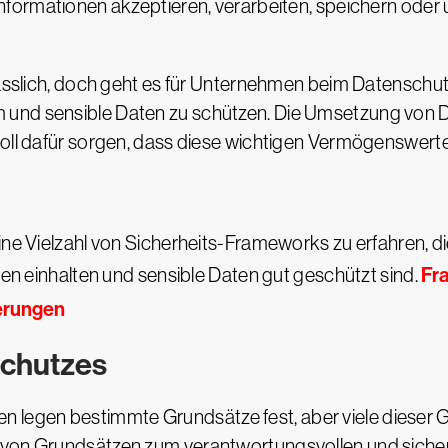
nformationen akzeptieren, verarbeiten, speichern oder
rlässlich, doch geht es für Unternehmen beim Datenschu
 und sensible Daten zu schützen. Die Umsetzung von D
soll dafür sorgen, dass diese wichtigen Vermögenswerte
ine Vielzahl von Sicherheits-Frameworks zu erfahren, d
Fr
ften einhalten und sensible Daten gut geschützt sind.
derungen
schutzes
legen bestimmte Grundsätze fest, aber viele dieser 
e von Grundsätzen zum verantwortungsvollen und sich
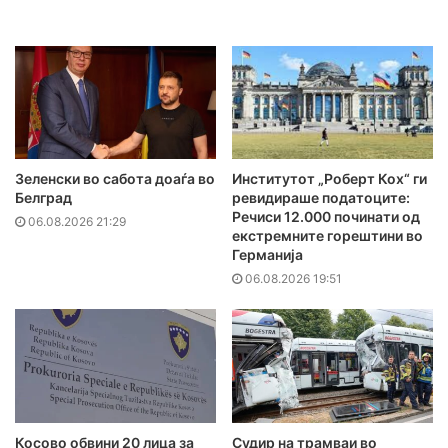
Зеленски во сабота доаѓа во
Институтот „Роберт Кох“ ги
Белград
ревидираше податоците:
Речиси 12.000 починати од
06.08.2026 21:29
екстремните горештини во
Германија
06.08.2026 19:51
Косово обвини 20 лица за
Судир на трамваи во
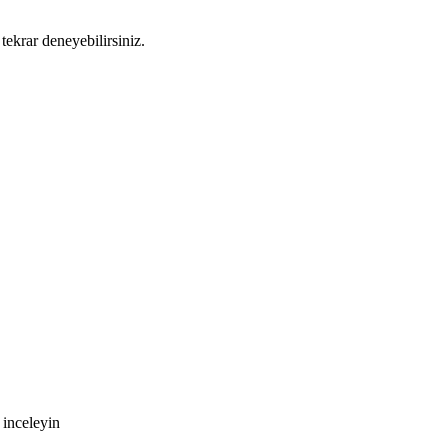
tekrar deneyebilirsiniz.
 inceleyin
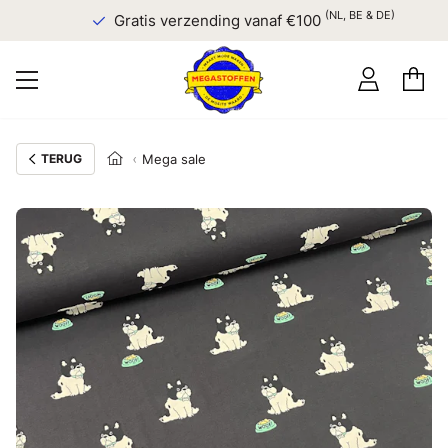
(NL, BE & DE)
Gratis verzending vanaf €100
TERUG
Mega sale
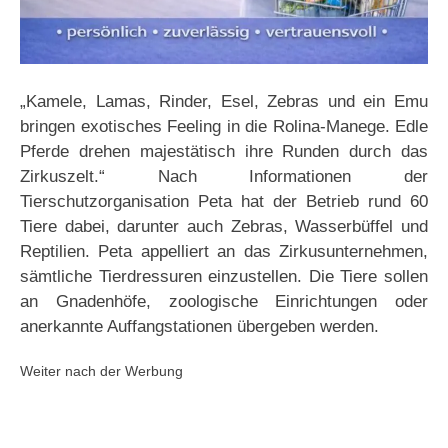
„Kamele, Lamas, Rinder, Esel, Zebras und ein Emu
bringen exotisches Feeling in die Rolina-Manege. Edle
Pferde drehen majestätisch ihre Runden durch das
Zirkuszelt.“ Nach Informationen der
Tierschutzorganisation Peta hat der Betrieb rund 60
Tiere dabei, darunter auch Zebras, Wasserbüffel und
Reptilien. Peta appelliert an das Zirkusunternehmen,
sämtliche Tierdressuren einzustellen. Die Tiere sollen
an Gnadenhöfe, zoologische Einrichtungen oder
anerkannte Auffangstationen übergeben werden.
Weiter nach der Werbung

_WHAT THE TASK ASKS_
From the line containing "legen bestimmte Grundsätze" through the final line of the records, write out each line exactly, and include no pictures.

_ANSWER FOR THE TASK_
legen bestimmte Grundsätze fest, aber viele dieser 
e von Grundsätzen zum verantwortungsvollen und sich
Зеленски во сабота доаѓа во
Институтот „Роберт Кох“ ги
Белград
ревидираше податоците:
Речиси 12.000 починати од
06.08.2026 21:29
екстремните горештини во
Германија
06.08.2026 19:51
Косово обвини 20 лица за
Судир на трамваи во
tekrar deneyebilirsiniz.
 inceleyin
(NL, BE & DE)
Gratis verzending vanaf €100
TERUG
Mega sale
„Kamele, Lamas, Rinder, Esel, Zebras und ein Emu
bringen exotisches Feeling in die Rolina-Manege. Edle
Pferde drehen majestätisch ihre Runden durch das
Zirkuszelt.“ Nach Informationen der
Tierschutzorganisation Peta hat der Betrieb rund 60
Tiere dabei, darunter auch Zebras, Wasserbüffel und
Reptilien. Peta appelliert an das Zirkusunternehmen,
sämtliche Tierdressuren einzustellen. Die Tiere sollen
an Gnadenhöfe, zoologische Einrichtungen oder
anerkannte Auffangstationen übergeben werden.
Weiter nach der Werbung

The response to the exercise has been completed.